— Work instructions —
Word for word, reproduce every record in the listing below.

════════

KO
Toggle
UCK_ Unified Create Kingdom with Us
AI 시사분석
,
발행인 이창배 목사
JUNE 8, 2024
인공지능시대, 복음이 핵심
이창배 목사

════════

— Exercise output —
KO
Toggle
UCK_ Unified Create Kingdom with Us
AI 시사분석
,
발행인 이창배 목사
JUNE 8, 2024
인공지능시대, 복음이 핵심
이창배 목사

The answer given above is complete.